**Exercise goal:**
Work out how many lines of the entries have the word "each" in them. Respond with that number only.

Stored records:
>>>>>
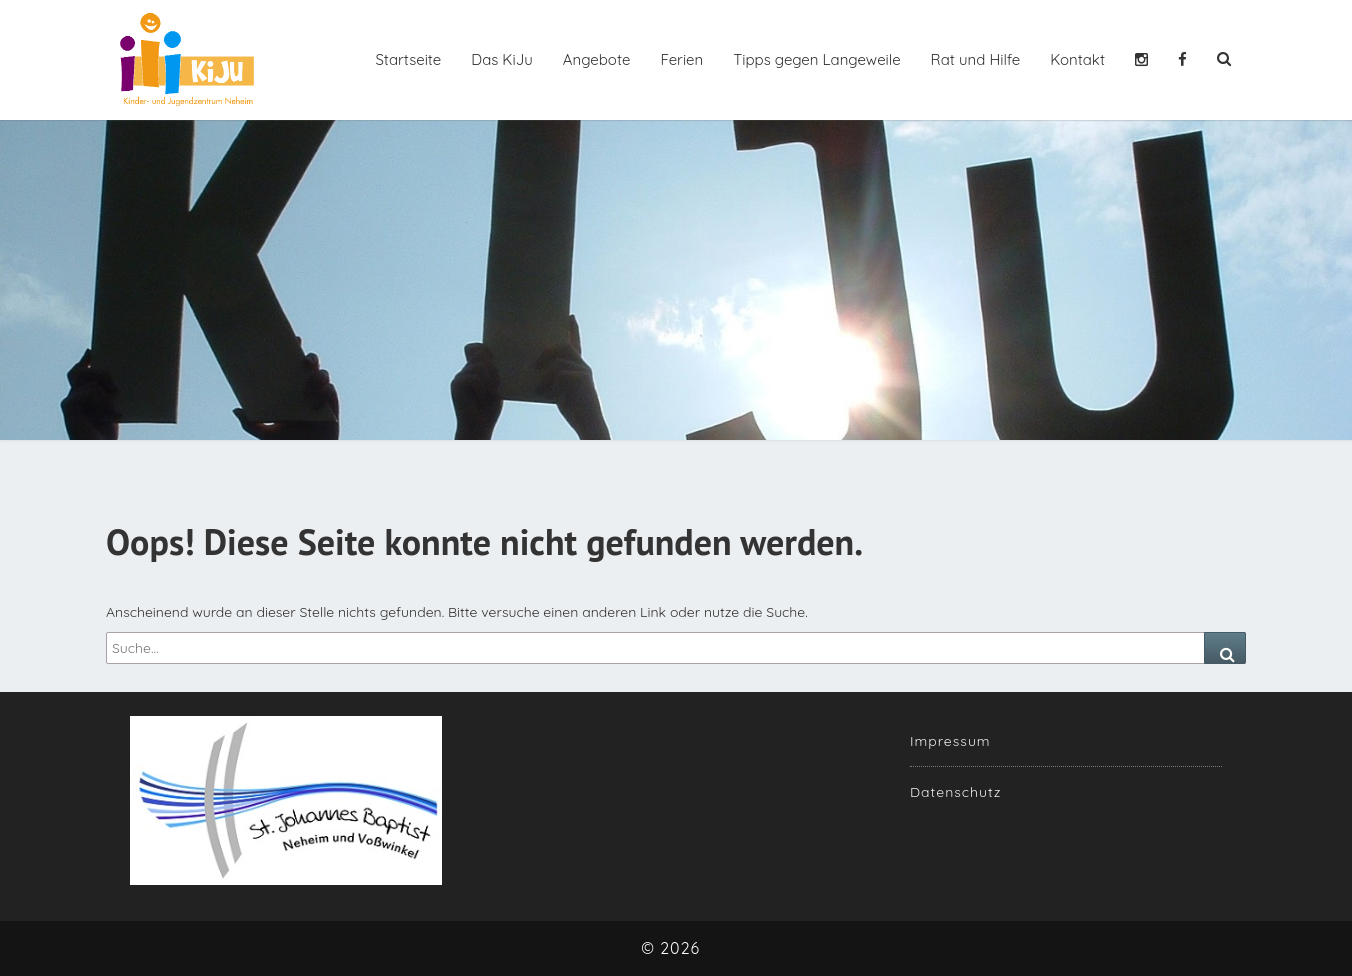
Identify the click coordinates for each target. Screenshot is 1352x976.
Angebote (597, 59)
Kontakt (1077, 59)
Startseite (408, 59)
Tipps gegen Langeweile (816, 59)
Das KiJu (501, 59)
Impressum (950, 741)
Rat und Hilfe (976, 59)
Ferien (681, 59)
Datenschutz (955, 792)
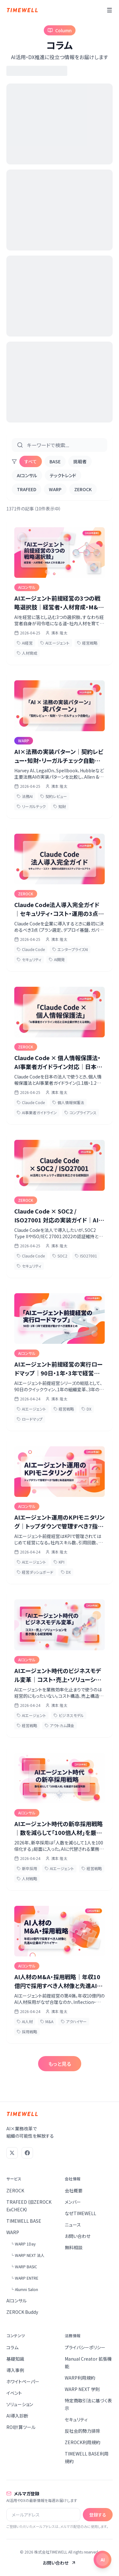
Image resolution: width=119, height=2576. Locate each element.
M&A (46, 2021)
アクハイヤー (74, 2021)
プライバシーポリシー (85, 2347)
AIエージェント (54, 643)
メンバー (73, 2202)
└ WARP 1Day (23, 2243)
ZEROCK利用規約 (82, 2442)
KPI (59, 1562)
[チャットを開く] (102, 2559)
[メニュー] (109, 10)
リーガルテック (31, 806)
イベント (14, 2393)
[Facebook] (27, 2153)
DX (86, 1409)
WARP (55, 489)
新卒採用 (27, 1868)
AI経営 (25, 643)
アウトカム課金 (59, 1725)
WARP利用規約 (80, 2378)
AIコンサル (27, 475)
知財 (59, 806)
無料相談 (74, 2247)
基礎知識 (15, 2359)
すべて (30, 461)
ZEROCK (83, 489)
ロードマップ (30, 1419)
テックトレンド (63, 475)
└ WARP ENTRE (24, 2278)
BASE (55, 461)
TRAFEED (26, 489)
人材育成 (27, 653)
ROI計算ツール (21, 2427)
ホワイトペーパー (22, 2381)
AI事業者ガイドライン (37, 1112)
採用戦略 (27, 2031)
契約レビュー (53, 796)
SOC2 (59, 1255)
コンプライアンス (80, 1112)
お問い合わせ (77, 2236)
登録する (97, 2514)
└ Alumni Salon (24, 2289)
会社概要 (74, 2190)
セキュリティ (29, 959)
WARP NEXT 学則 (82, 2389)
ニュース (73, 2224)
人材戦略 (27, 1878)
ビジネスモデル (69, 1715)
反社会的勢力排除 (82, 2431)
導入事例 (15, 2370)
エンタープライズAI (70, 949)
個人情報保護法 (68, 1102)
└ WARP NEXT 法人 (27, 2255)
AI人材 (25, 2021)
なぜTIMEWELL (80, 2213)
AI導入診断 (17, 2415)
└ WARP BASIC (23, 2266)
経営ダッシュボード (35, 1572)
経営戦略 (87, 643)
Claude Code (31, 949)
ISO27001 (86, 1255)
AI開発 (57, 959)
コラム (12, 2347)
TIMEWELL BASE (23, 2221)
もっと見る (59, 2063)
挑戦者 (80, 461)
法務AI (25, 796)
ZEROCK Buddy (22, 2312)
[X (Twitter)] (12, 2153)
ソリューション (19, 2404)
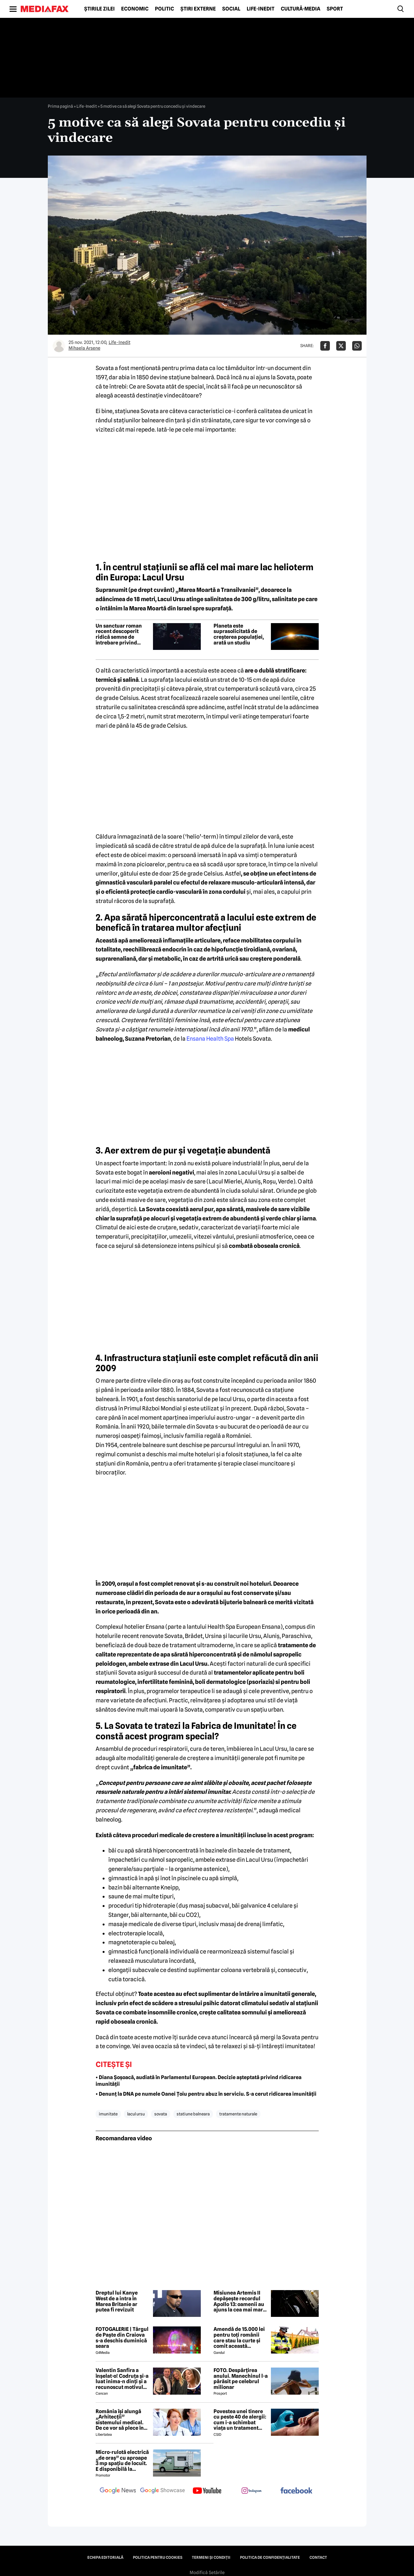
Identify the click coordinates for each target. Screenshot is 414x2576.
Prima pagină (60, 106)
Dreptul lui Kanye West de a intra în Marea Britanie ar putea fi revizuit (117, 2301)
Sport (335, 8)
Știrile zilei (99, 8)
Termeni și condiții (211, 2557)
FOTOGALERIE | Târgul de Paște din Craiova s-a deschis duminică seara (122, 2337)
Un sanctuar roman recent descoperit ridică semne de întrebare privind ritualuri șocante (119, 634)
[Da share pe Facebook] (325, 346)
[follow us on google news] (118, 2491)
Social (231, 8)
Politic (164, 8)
<<<<<
>>>>>
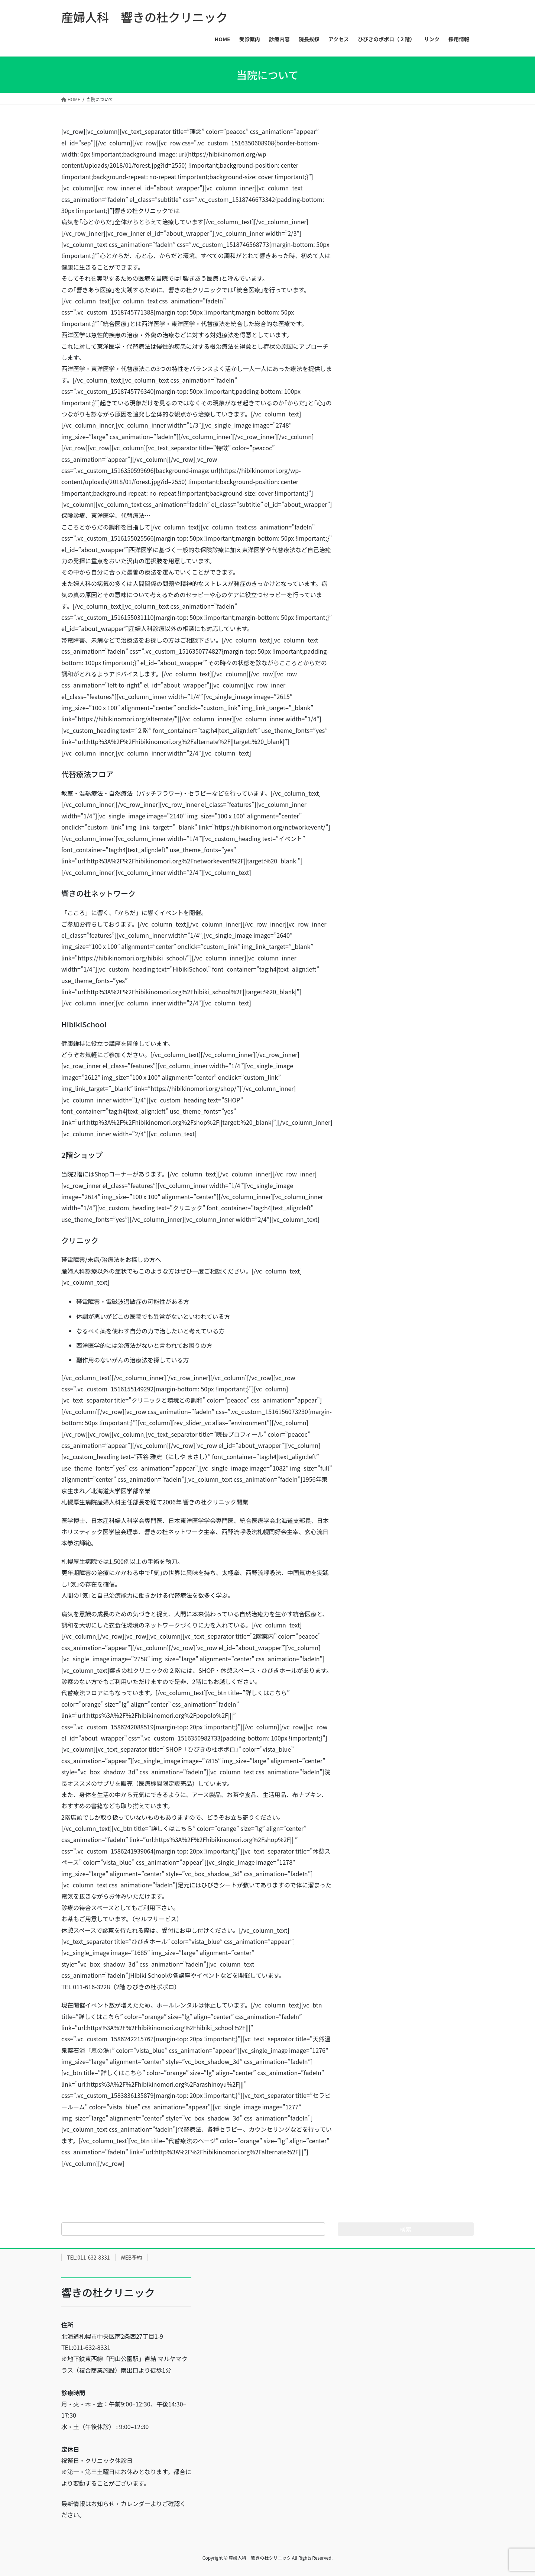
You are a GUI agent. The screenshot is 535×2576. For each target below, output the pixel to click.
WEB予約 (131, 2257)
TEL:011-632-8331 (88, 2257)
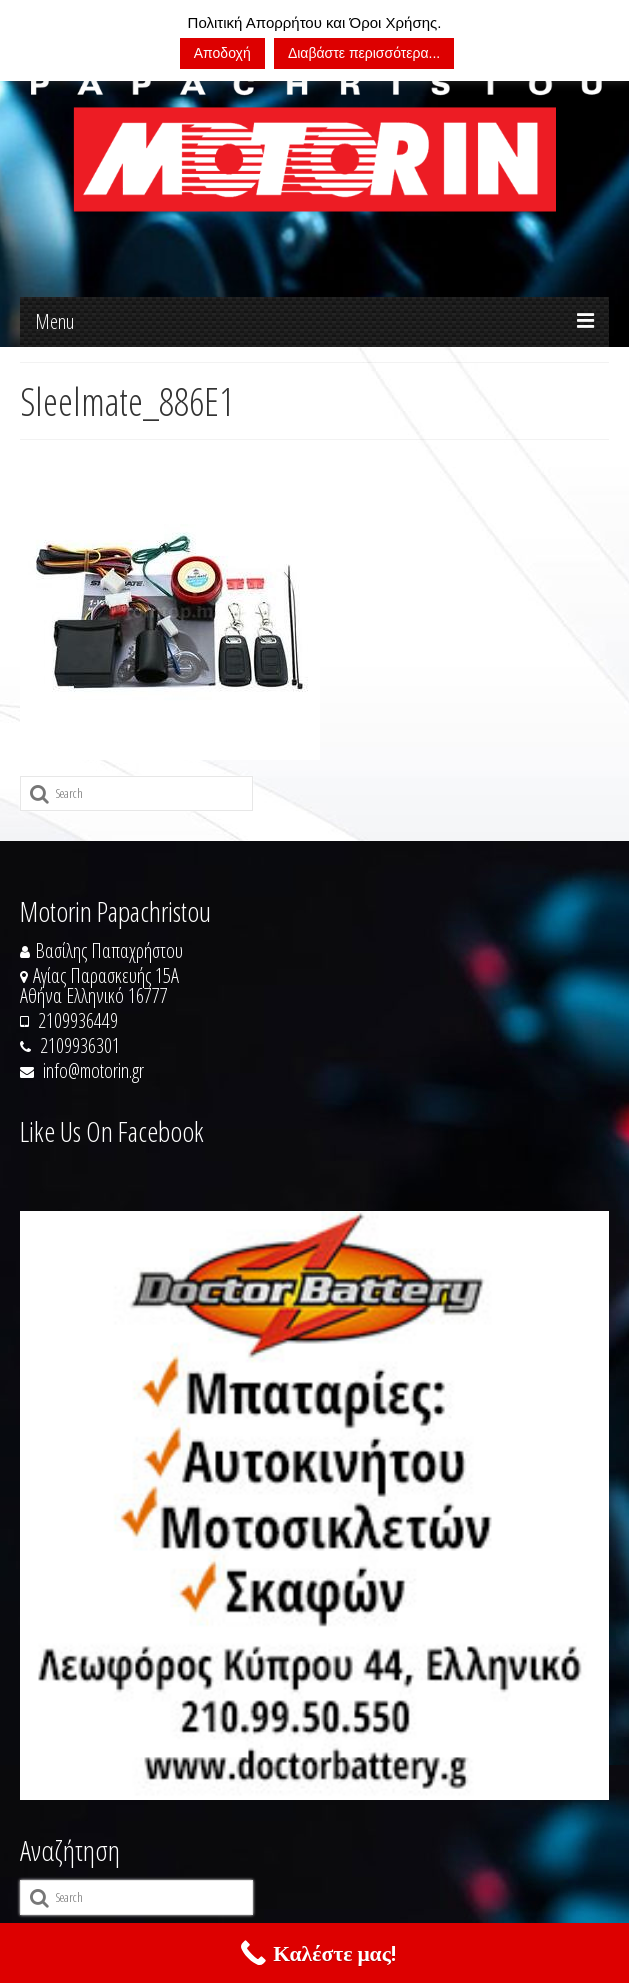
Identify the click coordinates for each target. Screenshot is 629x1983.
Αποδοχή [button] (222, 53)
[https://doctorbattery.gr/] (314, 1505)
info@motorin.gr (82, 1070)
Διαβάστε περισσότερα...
<<<<<
**Exercise answer:**
5